● **Work to be completed**: When you reproduce the entries below, keep each one exact and drop any pictures.
------ Source data ------
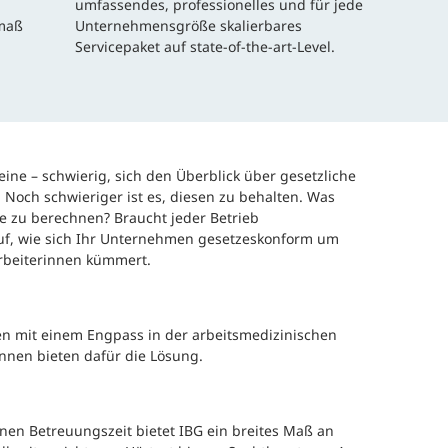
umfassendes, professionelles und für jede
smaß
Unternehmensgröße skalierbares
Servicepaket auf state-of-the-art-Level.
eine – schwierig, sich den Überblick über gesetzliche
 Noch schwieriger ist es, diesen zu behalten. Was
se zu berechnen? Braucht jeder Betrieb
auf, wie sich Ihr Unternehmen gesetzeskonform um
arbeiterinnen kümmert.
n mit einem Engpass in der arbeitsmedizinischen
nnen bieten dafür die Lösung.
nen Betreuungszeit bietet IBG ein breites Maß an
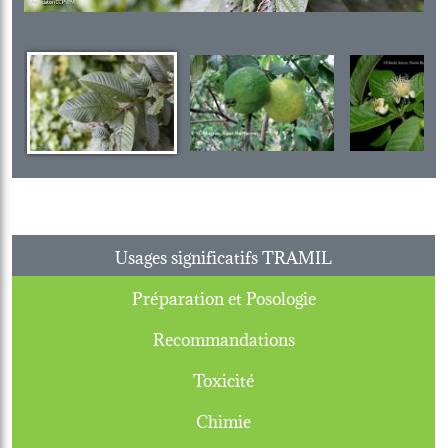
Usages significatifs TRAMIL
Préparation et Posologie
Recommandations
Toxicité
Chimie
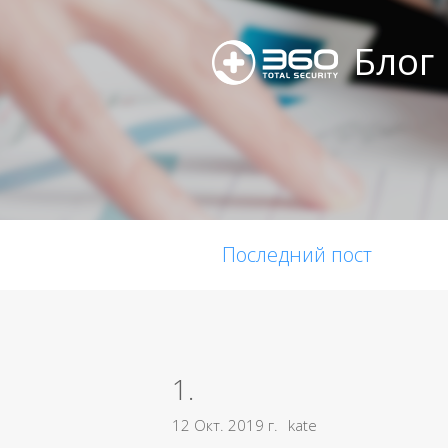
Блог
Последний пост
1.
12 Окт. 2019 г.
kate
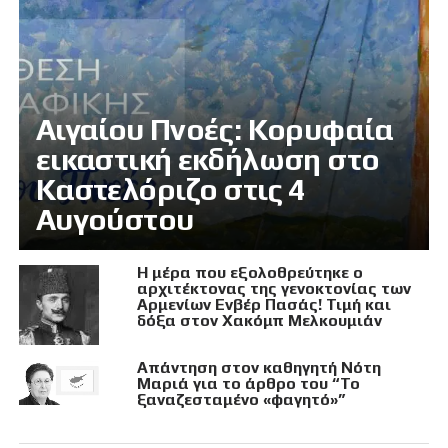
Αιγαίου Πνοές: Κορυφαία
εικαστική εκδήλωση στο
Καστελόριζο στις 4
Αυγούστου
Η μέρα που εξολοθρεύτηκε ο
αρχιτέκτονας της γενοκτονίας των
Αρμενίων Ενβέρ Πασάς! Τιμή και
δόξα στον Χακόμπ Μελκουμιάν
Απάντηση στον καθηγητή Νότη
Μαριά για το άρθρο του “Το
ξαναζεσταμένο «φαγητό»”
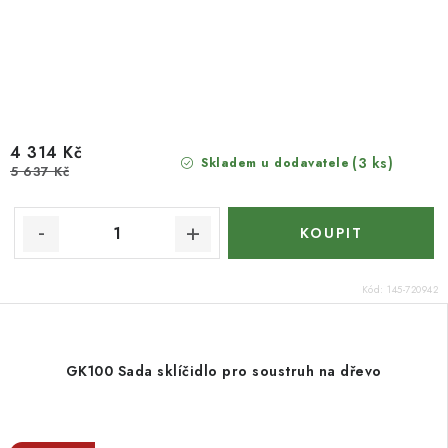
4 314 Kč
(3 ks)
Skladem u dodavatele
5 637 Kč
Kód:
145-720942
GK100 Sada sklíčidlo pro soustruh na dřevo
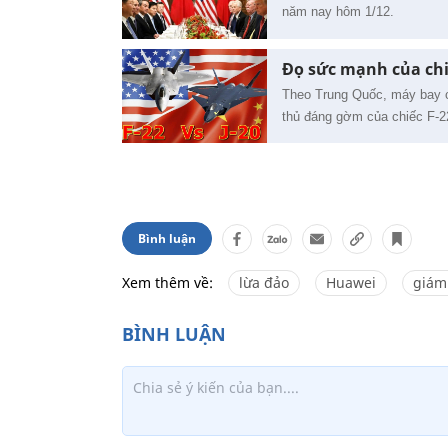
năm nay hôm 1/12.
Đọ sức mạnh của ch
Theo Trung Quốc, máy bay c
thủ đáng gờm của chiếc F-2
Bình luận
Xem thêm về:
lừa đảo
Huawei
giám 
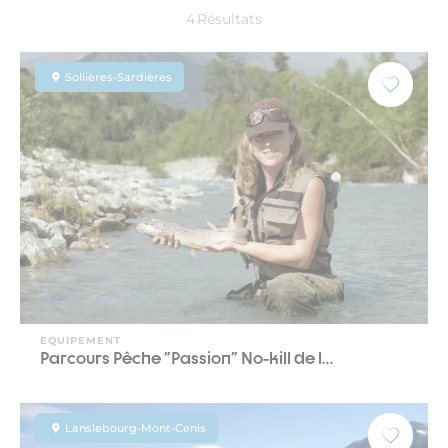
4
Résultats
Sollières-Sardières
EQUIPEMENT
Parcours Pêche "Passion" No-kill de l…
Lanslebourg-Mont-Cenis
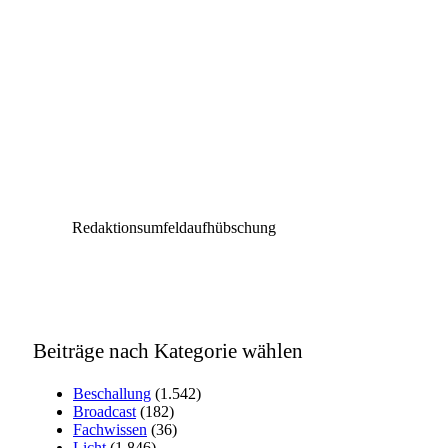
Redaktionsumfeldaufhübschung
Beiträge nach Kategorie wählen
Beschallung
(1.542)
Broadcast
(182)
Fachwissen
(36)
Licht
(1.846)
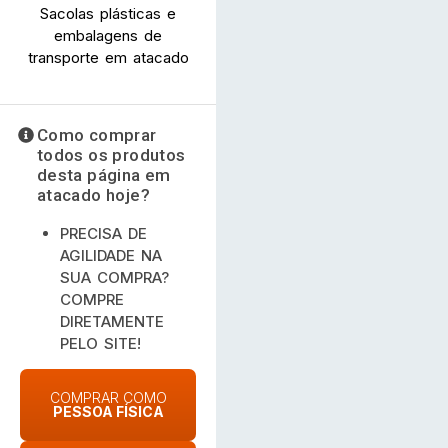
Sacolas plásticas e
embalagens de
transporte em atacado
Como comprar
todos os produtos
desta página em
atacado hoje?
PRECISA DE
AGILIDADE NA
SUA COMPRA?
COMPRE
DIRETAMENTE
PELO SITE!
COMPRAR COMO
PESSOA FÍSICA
------
● **Solution below**:
umfassendes, professionelles und für jede
smaß
Unternehmensgröße skalierbares
Servicepaket auf state-of-the-art-Level.
eine – schwierig, sich den Überblick über gesetzliche
 Noch schwieriger ist es, diesen zu behalten. Was
se zu berechnen? Braucht jeder Betrieb
auf, wie sich Ihr Unternehmen gesetzeskonform um
arbeiterinnen kümmert.
n mit einem Engpass in der arbeitsmedizinischen
nnen bieten dafür die Lösung.
nen Betreuungszeit bietet IBG ein breites Maß an
Usages significatifs TRAMIL
Préparation et Posologie
Recommandations
Toxicité
Chimie
Блог
Последний пост
1.
12 Окт. 2019 г.
kate
Αιγαίου Πνοές: Κορυφαία
εικαστική εκδήλωση στο
Καστελόριζο στις 4
Αυγούστου
Η μέρα που εξολοθρεύτηκε ο
αρχιτέκτονας της γενοκτονίας των
Αρμενίων Ενβέρ Πασάς! Τιμή και
δόξα στον Χακόμπ Μελκουμιάν
Απάντηση στον καθηγητή Νότη
Μαριά για το άρθρο του “Το
ξαναζεσταμένο «φαγητό»”
4 314 Kč
(3 ks)
Skladem u dodavatele
5 637 Kč
Kód:
145-720942
GK100 Sada sklíčidlo pro soustruh na dřevo
năm nay hôm 1/12.
Đọ sức mạnh của ch
Theo Trung Quốc, máy bay c
thủ đáng gờm của chiếc F-2
Bình luận
Xem thêm về:
lừa đảo
Huawei
giám 
4
Résultats
Sollières-Sardières
EQUIPEMENT
Parcours Pêche "Passion" No-kill de l…
Lanslebourg-Mont-Cenis
Redaktionsumfeldaufhübschung
Beiträge nach Kategorie wählen
Beschallung
(1.542)
Broadcast
(182)
Fachwissen
(36)
Licht
(1.846)
Sacolas plásticas e
embalagens de
transporte em atacado
Como comprar
todos os produtos
desta página em
atacado hoje?
PRECISA DE
AGILIDADE NA
SUA COMPRA?
COMPRE
DIRETAMENTE
PELO SITE!
COMPRAR COMO
PESSOA FÍSICA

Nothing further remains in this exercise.